Vanessa Kosoy comments on Vanessa Kosoy’s Shortform

Vanessa Kosoy 29 Mar 2021 19:11 UTC
LW: 3 AF: 1
AF
More observations about this attack vector (“attack from counterfactuals”). I focus on “amplifying by subjective time”.
- The harder the takeoff the more dangerous this attack vector: During every simulation cycle, ability to defend against simulated malign AI depends on the power of the defense system in the beginning of the cycle^[1]. On the other hand, the capability of the attacker depends on its power in the end of the cycle. Therefore, if power grows very fast this is bad news for the defender. On the other hand, if power grows very slowly, the defender wins because defense is probably easier.
- Inner control of anchor makes system safer: Given a fixed objective time anchor, the more times the simulation goes through a cycle, the higher its exposure to the threat, since improving the defense system takes time even if you have all the knowledge. Therefore, we want to give the simulated user the ability to move the objective time anchor forward in time, in order to benefit from improvements in the defense system.

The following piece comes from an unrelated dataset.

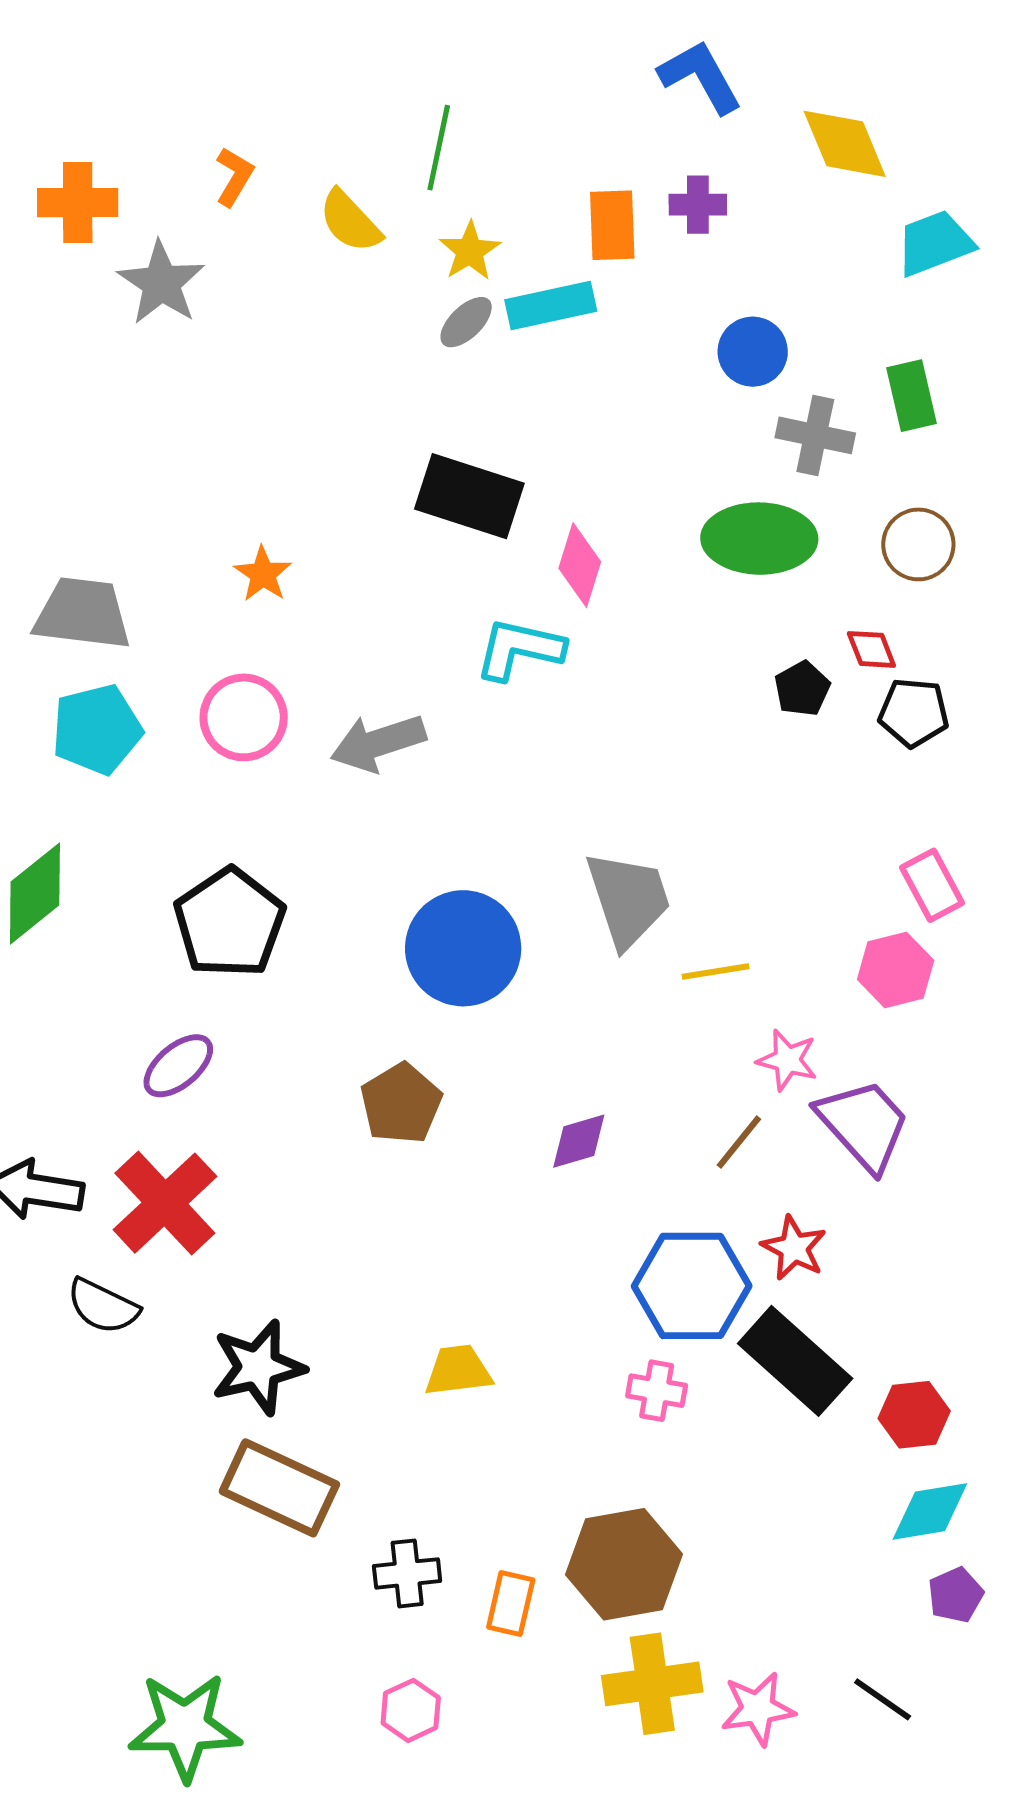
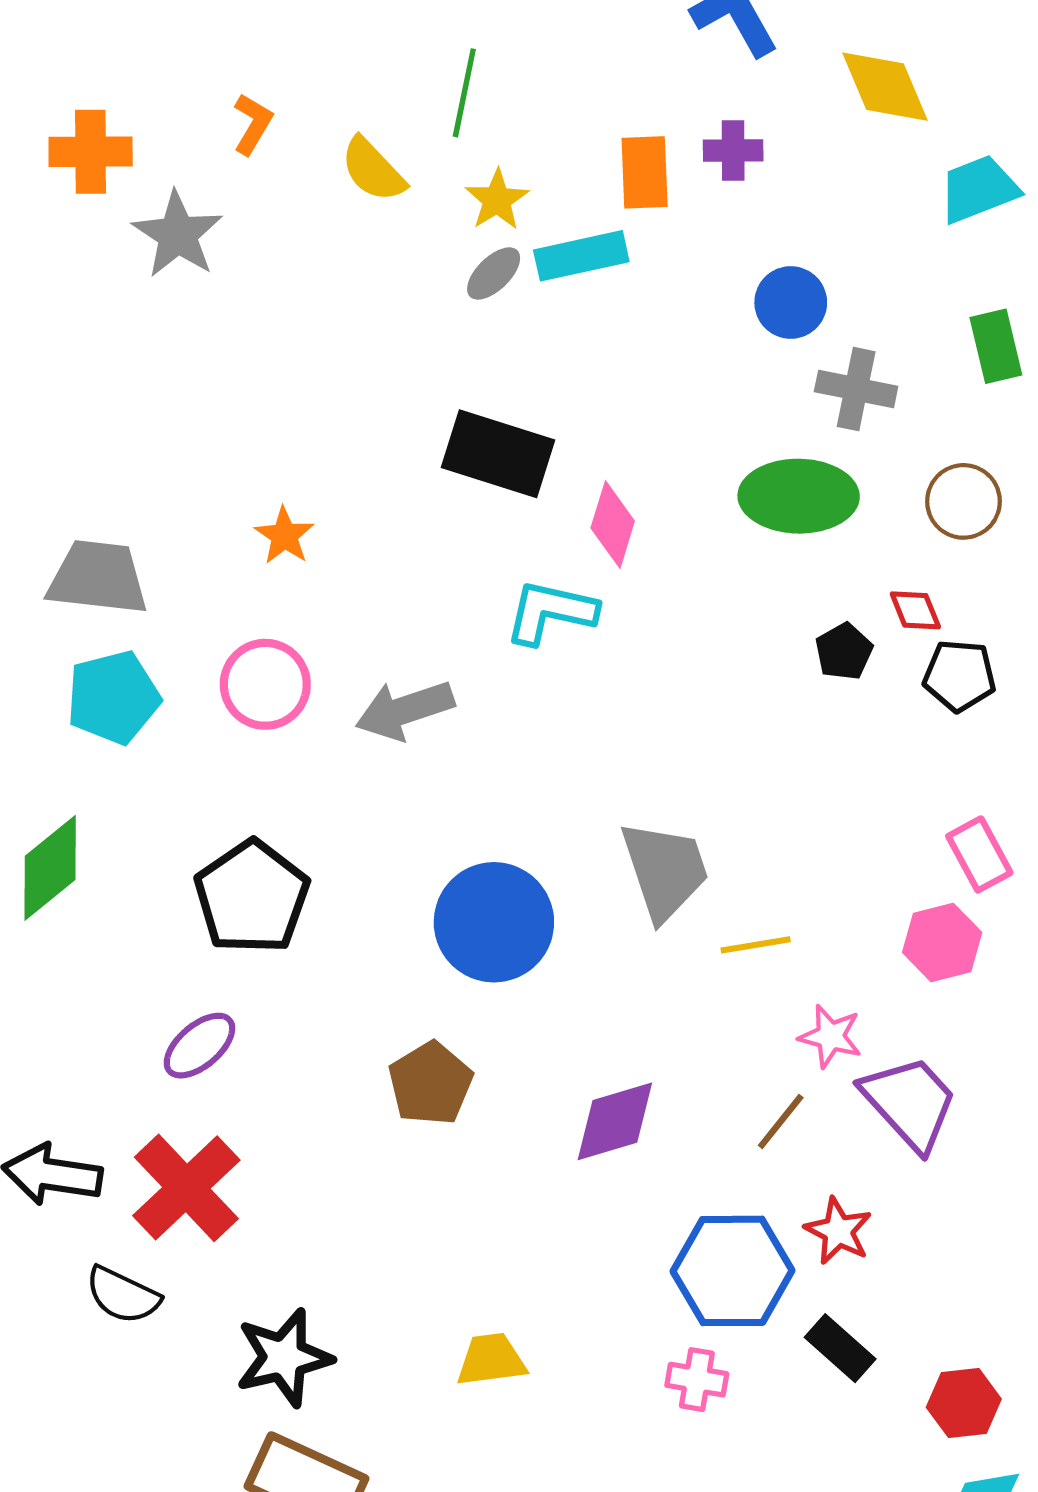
green rectangle: (912, 396) -> (996, 346), moved
purple diamond: (579, 1141) -> (615, 1121), size x1.4
black rectangle: (795, 1361) -> (840, 1348), size x0.6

- Additional information about the external world makes system safer: Suppose our subjective probability of a malign AI successfully attacking during a single simulation cycle is 0.1%. Then performing 1000 cycles superficially yields a failure probability of about 37%. However, this is only the case if attacks on different cycles are independent random variables. If the AI knows as much about the possibility of such an attack as we do, this is a justified assumption. However, if the AI knows more, then, from our subjective perspective, these variables are positively correlated. In particular, if the AI knows with certainty whether a successful attack would occur or not the failure probability over 1000 cycles goes back to 0.1%. Therefore, it is beneficial to give the AI extra information about the world, just so it can estimate the probability of attack with more confidence.
1. ↩︎
  More precisely, it is somewhat better than this since, if we are at some late cycle among a sequence of cycles anchored to same point in objective time, the simulated user can use knowledge generated in previous cycles to improve the defense system during the current cycle. So, early cycles contribute more to the risk.